Does the gut microbiota orchestrate pathogenic mechanisms in Parkinson’s disease?
According to a major metagenomic study published in Nature Communications1, Parkinson’s disease is accompanied by a widespread gut dysbiosis that may be involved in several of the disease’s pathogenic mechanisms.
About this article
Parkinson’s disease is a significant cause of disability and death. The prevalence of the disease has doubled in the past 25 years, with an estimated 8.5 million people affected as of 20192. The disease’s etiology remains poorly understood, but it may be caused by a combination of genetic susceptibility and environmental factors. Parkinson’s disease is a neurodegenerative disorder that is now considered both a movement disorder and a multi-systemic disease. The connection between the disease and the digestive system has long been established, with symptoms including constipation (generally the earliest sign), a compromised gut barrier, and inflammation.
8.5 million Parkinson's disease affected 8.5 million people worldwide in 2019.
The hypothesis that an enteric bacterial neurotoxin triggers the disease (Braak’s hypothesis) is gaining increasing scientific support. However, all studies focusing on the gut microbiota have given mixed results due to the use of cohorts of limited size and low-resolution sequencing technology.
Largest study of gut microbiome to date
A research team in the US put together a cohort of unprecedented size, including 490 Parkinson’s patients and 234 neurologically healthy controls. About 50 variables were analyzed, such as the presence of digestive disorders, medication intake, and diet. The participants’ gut microbiome was analyzed via deep shotgun sequencing.

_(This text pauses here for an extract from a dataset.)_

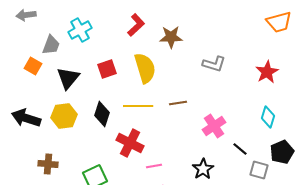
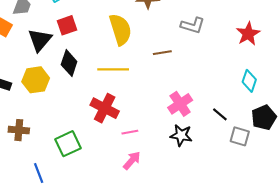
red square: (107, 69) -> (67, 25), moved
brown line: (178, 103) -> (162, 53), moved
black diamond: (102, 114) -> (69, 63), moved
pink cross: (214, 126) -> (180, 104), moved
black star: (203, 169) -> (181, 135), turned -30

Unsurprisingly, constipation was much more common in the Parkinson’s group. At the microbiome level, up to 30% of the species, bacterial genes, and signaling pathways were altered in the Parkinson’s patients. 55 species were more abundant in the Parkinson’s patients, including Bifidobacterium dentium, Actinomyces oris, Streptococcus mutans, and Lactobacillus fermentum, while 29 others were depleted, including Roseburia, Eubacterium, Ruminococcus, and Faecalibacterium prausnitzii, species known to produce (sidenote: Short chain fatty acids (SCFA) Short chain fatty acids (SCFA) are a source of energy (fuel) for an individual’s cells. They interact with the immune system and are involved in communication between the intestine and the brain. Silva YP, Bernardi A, Frozza RL. The Role of Short-Chain Fatty Acids From Gut Microbiota in Gut-Brain Communication. Front Endocrinol (Lausanne). 2020;11:25. )
Major dysbiosis promotes known mechanisms for the disease
Several mechanisms characteristic of Parkinson’s disease were thus identified. Among the 55 species enriched in the gut microbiota of Parkinson’s patients, 11 are opportunistic pathogens (Porphyromonas asaccharolytica, Escherichia coli, Klebsiella) that have lipopolysaccharides on their surface. Lipopolysaccharides cause an immune reaction by releasing pro-inflammatory cytokines into the body.
On the other hand, there was a reduction in species, genes, and pathways that degrade polysaccharides and produce SCFAs. In the gut, inadequate levels of SCFAs were linked to constipation, a weakening of the gut barrier, and inflammation, all characteristic symptoms of the disease.
They also found a dysregulation in the synthesis and metabolism of neuroactive molecules dopamine, glutamate, GABA, and serotonin; preponderance of molecules that induce alpha-synuclein pathology and over-production of toxicants; and a reduction in anti-inflammatory and neuroprotective factors, such as nicotinamide or trehalose.
The researchers thus confirm observations previously made in animals. They intend to further their investigations by continuing to study the gut microbiome: it may be possible to define subtypes of the disease and identify biomarkers for disease progression, while manipulating it may allow us to prevent, treat, and slow progression of the disease.